Petraeus’ mix: Talk and shoot

WASHINGTON — Gen. David Petraeus appears to be making a strategic pivot in Afghanistan, supplementing his primary mission as military commander with the “warrior-statesman” role he had in Iraq, where he was able to fuse the political and military elements of the campaign.

Petraeus has long been a proponent of the idea that wars in tribal societies are inevitably a mix of talk and shoot. He pounded the Sunni and Shiite insurgents in Iraq, and at the same time opened new channels for them to find a path to accommodation with the U.S.-backed government.

The American commander is adopting something of the same two-sided approach in Kabul, four months into his job as leader of NATO forces in Afghanistan. He is shooting more, with an increase in special operations raids and bombing attacks on Taliban commanders. But he is also talking more — endorsing President Hamid Karzai’s reconciliation talks with Taliban officials and guaranteeing their safety to and from Kabul, as a confidence building measure.
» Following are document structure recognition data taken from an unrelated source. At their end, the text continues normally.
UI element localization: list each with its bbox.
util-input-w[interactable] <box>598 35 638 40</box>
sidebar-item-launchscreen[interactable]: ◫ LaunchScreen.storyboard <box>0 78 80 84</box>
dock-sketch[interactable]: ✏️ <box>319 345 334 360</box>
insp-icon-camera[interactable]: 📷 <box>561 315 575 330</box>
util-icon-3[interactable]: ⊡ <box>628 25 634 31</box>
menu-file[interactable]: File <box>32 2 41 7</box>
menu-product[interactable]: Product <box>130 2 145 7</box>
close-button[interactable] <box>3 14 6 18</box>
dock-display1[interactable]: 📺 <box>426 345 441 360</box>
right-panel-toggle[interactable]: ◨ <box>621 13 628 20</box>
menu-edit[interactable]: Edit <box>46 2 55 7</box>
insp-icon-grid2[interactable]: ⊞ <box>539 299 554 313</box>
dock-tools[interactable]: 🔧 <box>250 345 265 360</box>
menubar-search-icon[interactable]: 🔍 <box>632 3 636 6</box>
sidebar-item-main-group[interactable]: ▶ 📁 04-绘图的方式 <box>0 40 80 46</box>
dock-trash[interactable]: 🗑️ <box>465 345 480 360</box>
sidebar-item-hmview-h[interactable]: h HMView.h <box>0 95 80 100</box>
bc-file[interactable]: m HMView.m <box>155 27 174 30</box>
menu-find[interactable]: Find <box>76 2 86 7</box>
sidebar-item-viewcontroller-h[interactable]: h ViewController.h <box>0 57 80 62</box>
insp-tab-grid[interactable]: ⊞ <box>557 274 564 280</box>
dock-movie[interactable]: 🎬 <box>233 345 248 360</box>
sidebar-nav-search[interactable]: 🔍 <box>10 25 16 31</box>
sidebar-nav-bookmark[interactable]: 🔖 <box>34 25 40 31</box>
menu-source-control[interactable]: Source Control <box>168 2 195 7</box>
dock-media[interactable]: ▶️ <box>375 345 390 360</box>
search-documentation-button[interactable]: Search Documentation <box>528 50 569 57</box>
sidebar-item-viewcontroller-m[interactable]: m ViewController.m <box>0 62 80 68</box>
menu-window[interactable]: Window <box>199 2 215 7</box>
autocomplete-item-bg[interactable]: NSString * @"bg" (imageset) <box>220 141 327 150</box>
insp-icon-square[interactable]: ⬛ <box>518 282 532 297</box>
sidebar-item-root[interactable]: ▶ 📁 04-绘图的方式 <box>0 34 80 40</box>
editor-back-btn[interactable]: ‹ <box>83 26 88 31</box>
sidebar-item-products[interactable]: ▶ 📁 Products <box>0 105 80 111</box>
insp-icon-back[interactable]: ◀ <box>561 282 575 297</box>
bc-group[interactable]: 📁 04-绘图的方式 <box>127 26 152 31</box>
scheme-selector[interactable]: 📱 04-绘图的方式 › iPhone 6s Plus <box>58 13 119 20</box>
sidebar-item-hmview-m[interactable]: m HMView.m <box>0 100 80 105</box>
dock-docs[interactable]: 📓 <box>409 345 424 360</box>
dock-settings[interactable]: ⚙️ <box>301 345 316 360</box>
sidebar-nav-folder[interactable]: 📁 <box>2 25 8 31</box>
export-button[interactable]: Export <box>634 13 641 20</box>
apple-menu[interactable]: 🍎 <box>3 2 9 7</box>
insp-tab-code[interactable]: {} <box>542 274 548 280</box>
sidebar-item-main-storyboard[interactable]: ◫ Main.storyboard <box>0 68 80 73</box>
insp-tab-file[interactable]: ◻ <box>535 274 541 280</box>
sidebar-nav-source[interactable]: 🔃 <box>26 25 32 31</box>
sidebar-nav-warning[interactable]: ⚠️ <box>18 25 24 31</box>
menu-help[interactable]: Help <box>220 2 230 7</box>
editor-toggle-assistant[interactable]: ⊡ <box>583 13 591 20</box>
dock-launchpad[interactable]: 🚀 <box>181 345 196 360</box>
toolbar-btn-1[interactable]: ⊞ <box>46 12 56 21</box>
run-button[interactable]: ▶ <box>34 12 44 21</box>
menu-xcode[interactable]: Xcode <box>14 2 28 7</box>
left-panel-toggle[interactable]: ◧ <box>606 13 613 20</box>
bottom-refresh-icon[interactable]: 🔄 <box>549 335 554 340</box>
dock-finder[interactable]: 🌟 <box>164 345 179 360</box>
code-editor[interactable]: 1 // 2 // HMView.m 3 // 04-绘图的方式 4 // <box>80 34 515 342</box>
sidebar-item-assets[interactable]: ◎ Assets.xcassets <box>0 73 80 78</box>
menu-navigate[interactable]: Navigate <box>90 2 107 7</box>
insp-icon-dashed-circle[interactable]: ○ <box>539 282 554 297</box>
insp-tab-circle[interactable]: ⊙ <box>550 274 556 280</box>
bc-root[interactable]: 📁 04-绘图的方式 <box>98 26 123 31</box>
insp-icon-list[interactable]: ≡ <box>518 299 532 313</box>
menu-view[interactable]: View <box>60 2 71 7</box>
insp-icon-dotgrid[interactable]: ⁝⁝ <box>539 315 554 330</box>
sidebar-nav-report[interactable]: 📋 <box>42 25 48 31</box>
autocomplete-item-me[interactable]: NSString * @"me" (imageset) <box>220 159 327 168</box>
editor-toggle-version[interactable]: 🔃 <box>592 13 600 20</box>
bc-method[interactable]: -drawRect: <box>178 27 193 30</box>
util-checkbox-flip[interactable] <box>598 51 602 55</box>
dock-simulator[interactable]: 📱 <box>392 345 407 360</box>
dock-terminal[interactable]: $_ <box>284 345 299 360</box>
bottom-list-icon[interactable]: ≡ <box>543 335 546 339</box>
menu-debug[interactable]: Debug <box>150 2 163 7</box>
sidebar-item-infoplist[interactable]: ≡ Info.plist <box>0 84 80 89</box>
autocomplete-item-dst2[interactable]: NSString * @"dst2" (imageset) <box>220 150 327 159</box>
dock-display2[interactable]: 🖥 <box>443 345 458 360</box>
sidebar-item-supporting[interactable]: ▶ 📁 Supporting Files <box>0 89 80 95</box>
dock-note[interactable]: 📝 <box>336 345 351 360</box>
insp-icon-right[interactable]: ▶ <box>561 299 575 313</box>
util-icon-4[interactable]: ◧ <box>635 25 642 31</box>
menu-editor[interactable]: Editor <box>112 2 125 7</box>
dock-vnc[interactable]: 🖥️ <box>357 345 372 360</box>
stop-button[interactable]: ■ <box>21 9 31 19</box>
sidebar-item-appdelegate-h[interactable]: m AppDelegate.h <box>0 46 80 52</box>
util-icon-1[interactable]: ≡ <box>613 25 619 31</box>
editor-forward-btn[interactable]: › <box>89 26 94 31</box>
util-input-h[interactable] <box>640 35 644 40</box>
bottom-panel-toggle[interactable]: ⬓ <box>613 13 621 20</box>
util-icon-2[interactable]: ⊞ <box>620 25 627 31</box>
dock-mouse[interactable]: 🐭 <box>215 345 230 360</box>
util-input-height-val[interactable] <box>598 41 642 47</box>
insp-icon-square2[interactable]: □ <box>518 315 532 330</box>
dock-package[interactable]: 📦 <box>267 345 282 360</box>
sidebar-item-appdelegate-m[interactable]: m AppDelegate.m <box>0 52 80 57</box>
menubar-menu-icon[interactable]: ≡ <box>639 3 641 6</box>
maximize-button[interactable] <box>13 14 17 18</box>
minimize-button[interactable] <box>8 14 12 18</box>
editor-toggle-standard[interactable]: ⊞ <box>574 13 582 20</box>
This is all out of the Petraeus playbook, and an example of how he uses sometimes-eccentric emissaries to pass conciliatory messages, even as he is stepping up the tempo of attacks. In Baghdad, Petraeus maintained an unusual back-channel network of Arab aides who could pay midnight visits to Prime Minister Nouri al-Maliki and others, to woo them to agree privately to what they refused to acknowledge publicly. It’s an approach well suited to societies where helping others save “face” is an essential aspect of dealmaking.

With Petraeus in the political-military driver’s seat, he can drive a process to push the disparate Taliban groups toward a political settlement.

The diplomatic side of this game depends on Petraeus’ ability to pound those who resist — with devastating firepower. That’s why he has been pushing Pakistan so hard to step up its operations against the Haqqani network, sheltered in the tribal areas of the northwest, and against the Quetta Shura Taliban, who operate from Baluchistan in Pakistan’s southwest.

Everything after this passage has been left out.